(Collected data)
• • • • •

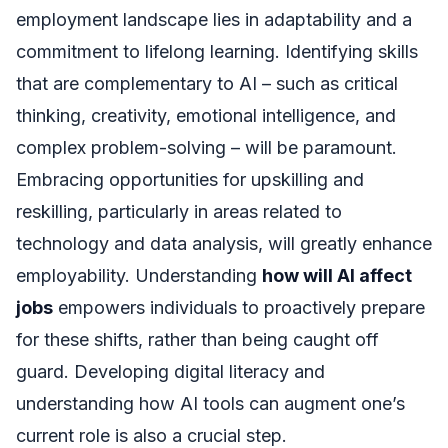
employment landscape lies in adaptability and a
commitment to lifelong learning. Identifying skills
that are complementary to AI – such as critical
thinking, creativity, emotional intelligence, and
complex problem-solving – will be paramount.
Embracing opportunities for upskilling and
reskilling, particularly in areas related to
technology and data analysis, will greatly enhance
employability. Understanding
how will AI affect
jobs
empowers individuals to proactively prepare
for these shifts, rather than being caught off
guard. Developing digital literacy and
understanding how AI tools can augment one’s
current role is also a crucial step.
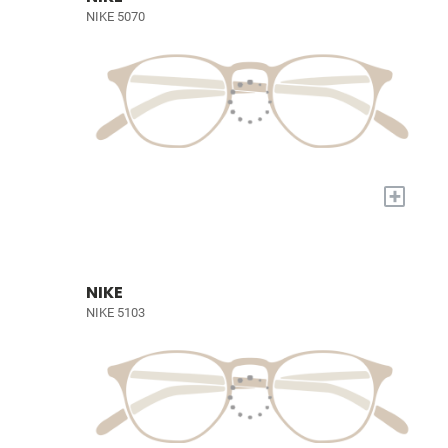
NIKE 5070
+
NIKE
NIKE 5103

• • • • •

Write out each record exactly as shown, but not its pictures.

employment landscape lies in adaptability and a
commitment to lifelong learning. Identifying skills
that are complementary to AI – such as critical
thinking, creativity, emotional intelligence, and
complex problem-solving – will be paramount.
Embracing opportunities for upskilling and
reskilling, particularly in areas related to
technology and data analysis, will greatly enhance
employability. Understanding
how will AI affect
jobs
empowers individuals to proactively prepare
for these shifts, rather than being caught off
guard. Developing digital literacy and
understanding how AI tools can augment one’s
current role is also a crucial step.
NIKE 5070
+
NIKE
NIKE 5103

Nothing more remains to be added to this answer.